Camp de Hohendorf sur la Katzbach. 9 août 1760.
Il n'est pas difficile, mon cher frère, de trouver des gens qui servent l'État dans les temps aisés et fortunés; de bons citoyens sont ceux qui servent l'État dans un temps de crise et de malheur. La réputation solide s'établit à exécuter des choses difficiles; plus elles le sont, et plus elles honorent. Je ne crois donc pas que ce soit votre sérieux, ce que vous m'écrivez. Il est sûr que ni vous ni moi ne saurions être responsables des événements dans la situation présente; mais dès que nous avons fait tout ce que nous pouvons, notre propre conscience et le public nous rendra justice.
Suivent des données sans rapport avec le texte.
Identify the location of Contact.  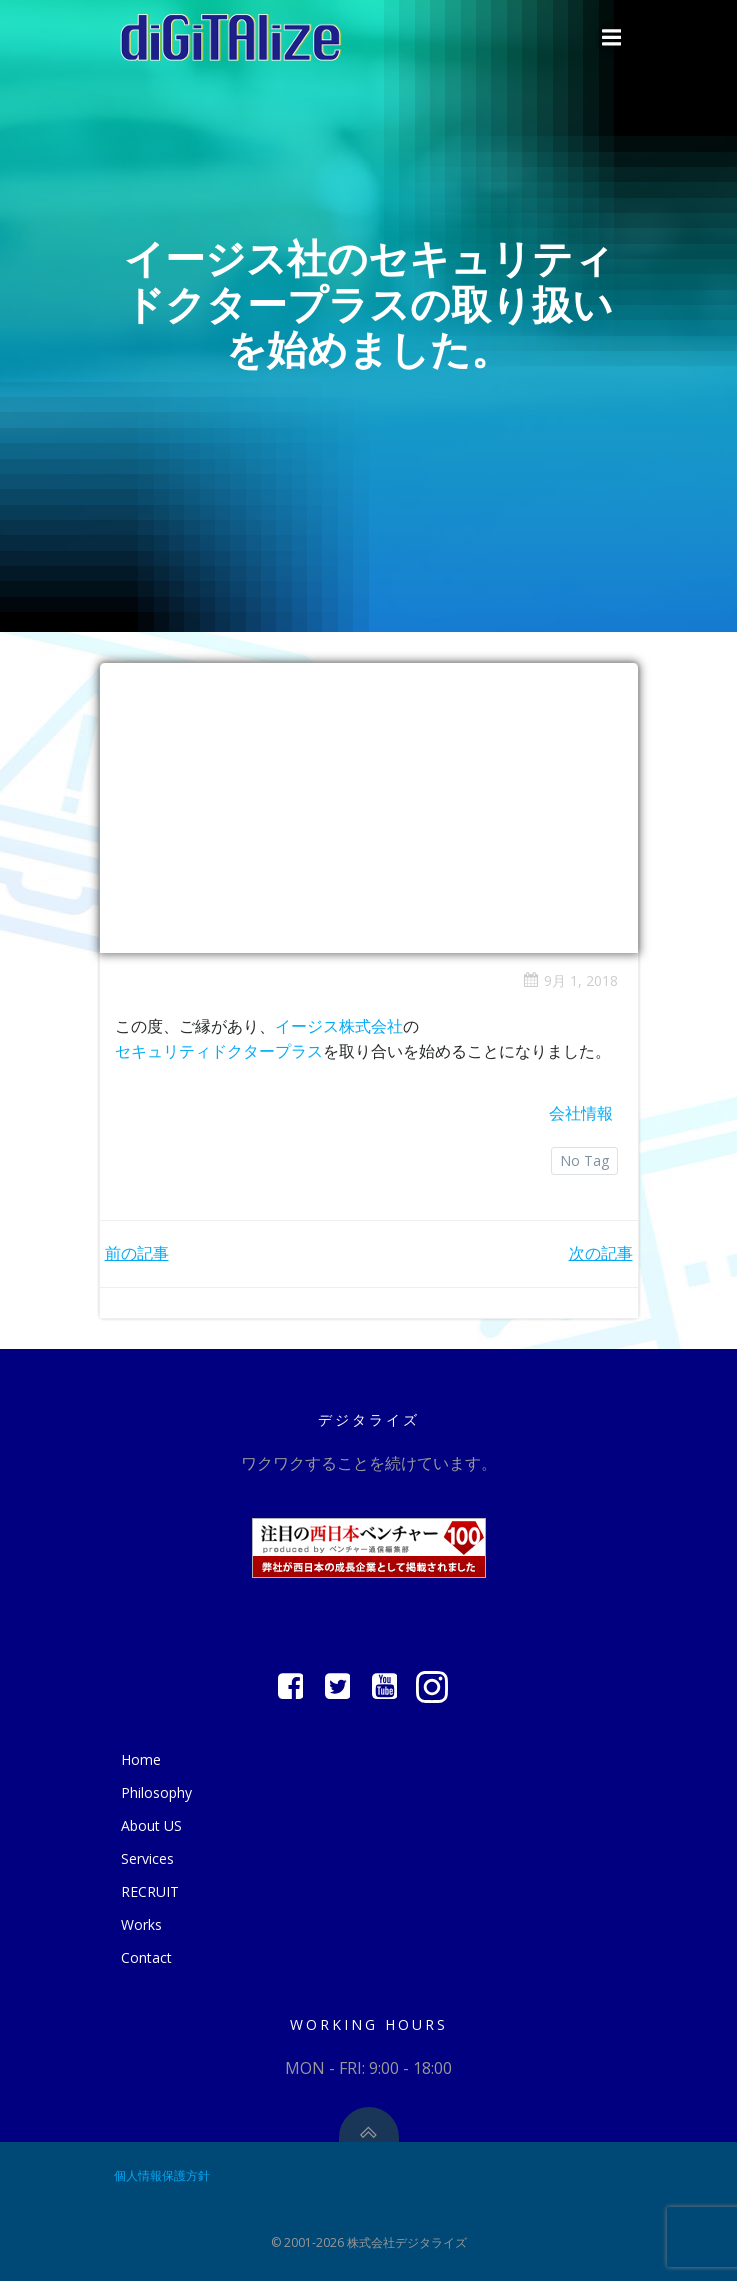
(146, 1957).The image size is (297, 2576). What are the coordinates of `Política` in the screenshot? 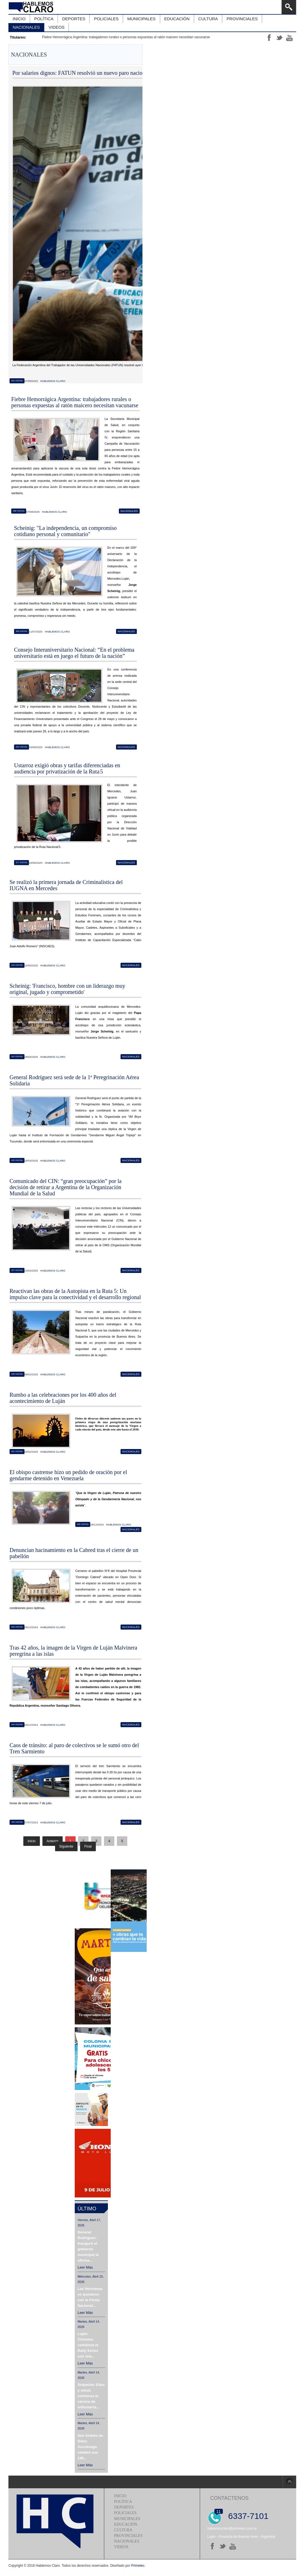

Quant à la position présente de mes affaires, vous saurez que j'ai occupé Liegnitz comme un poste; je suis marché aujourd'hui sur Goldberg, et en même temps que Daun, Loudon y est aussi venu de Reichenberg, et Beck après sa retraite de Bunzlau. Selon toutes les apparences, ces affaires ici se décideront en peu de jours; nous combattrons pour l'honneur et pour la patrie; tout le monde fera l'impossible pour réussir. La supériorité du nombre ne m'effraye point; mais, malgré toutes ces circonstances, je ne réponds pas de l'événement. Si Daun ne fait aucun mouvement demain, je marcherai du côté de Jauer, et franchirai le chemin de Schweidnitz, pour en tirer mes pains et mes vivres.248-a J'ai <217>tout lieu de présumer que nous les battions avant que cela arrive. Si nous sommes heureux, vous l'apprendrez bien vite; si les choses tournent mal, vous ne le saurez que trop tôt. Vous avez très-bien fait de donner de grosses récompenses à Werner. Si votre argent est fini, vous n'avez qu'à demander vingt mille écus en mon nom au ministre de Schlabrendorff, et de lui dire en même temps que c'est ma volonté. Je souhaite que vous soyez dans peu obligé d'en demander. Publiez là-bas que je vous envoie un corps de dix mille hommes. Demain je ferai courir des bruits que vous me fournirez tout autant. Adieu, mon très-cher frère.
248-a Voyez t. V, p. 66.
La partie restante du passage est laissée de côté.